Repeat the listing exactly, minus the pictures.

━━━━━━━━━━━━━━━━━━━━

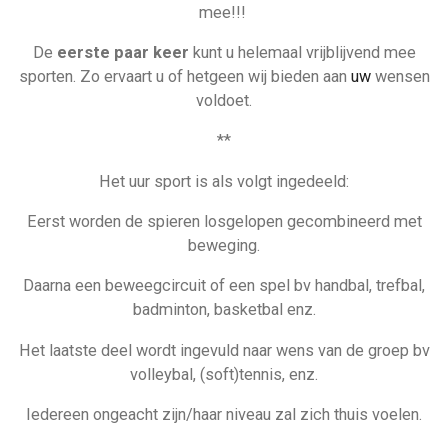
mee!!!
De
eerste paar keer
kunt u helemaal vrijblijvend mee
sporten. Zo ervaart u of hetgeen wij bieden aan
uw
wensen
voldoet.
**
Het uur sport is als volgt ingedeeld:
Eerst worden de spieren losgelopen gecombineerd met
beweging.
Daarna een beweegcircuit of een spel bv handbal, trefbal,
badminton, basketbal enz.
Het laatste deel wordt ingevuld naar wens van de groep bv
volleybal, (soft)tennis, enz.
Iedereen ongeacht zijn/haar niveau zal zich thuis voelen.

━━━━━━━━━━━━━━━━━━━━

**Written response**
mee!!!
De
eerste paar keer
kunt u helemaal vrijblijvend mee
sporten. Zo ervaart u of hetgeen wij bieden aan
uw
wensen
voldoet.
**
Het uur sport is als volgt ingedeeld:
Eerst worden de spieren losgelopen gecombineerd met
beweging.
Daarna een beweegcircuit of een spel bv handbal, trefbal,
badminton, basketbal enz.
Het laatste deel wordt ingevuld naar wens van de groep bv
volleybal, (soft)tennis, enz.
Iedereen ongeacht zijn/haar niveau zal zich thuis voelen.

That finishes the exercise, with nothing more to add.